[What is expected]: Your reply must be one number: the count of lines in the data below that contain "establecimientos".

(Collected data)
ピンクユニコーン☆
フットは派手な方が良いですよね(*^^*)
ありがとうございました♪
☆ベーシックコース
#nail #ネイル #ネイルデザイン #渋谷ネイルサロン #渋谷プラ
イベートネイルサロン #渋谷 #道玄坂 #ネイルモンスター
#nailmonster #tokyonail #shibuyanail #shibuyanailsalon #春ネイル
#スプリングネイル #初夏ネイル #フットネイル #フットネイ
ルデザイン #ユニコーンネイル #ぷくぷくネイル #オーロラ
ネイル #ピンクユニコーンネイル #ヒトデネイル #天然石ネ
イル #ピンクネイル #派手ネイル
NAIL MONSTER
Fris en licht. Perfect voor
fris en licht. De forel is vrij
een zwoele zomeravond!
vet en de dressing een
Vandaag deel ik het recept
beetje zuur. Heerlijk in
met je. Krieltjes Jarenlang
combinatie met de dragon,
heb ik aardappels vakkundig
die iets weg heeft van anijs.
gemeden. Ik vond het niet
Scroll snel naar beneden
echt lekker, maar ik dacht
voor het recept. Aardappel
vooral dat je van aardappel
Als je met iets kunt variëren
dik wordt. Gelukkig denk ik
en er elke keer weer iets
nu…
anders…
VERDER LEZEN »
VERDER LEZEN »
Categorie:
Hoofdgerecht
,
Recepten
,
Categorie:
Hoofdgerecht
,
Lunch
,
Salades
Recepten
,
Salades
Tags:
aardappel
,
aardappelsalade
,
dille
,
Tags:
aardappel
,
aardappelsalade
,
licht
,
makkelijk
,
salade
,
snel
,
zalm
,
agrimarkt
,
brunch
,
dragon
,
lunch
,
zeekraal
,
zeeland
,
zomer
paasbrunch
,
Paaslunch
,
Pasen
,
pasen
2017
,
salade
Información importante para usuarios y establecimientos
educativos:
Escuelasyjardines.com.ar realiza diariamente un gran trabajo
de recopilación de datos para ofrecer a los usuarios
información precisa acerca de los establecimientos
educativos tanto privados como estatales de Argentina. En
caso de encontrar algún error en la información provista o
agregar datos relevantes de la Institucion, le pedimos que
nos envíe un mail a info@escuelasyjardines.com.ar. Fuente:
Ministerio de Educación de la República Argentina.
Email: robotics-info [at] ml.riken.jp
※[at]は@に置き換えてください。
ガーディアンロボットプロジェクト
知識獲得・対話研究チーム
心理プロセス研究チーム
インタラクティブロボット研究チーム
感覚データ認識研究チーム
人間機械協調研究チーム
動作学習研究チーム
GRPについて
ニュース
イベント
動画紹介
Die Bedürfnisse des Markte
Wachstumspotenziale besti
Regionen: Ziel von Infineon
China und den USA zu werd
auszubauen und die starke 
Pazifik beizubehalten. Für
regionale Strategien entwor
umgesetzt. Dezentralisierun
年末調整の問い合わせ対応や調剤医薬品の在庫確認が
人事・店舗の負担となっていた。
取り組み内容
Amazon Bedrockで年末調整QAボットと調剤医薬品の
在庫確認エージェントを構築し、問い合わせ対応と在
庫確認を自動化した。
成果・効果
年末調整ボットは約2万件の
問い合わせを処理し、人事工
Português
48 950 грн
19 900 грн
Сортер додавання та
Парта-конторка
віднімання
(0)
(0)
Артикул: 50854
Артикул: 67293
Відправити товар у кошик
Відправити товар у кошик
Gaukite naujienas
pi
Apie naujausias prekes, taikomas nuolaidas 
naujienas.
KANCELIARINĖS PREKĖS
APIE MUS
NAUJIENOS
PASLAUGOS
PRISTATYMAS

[Answer space]: 2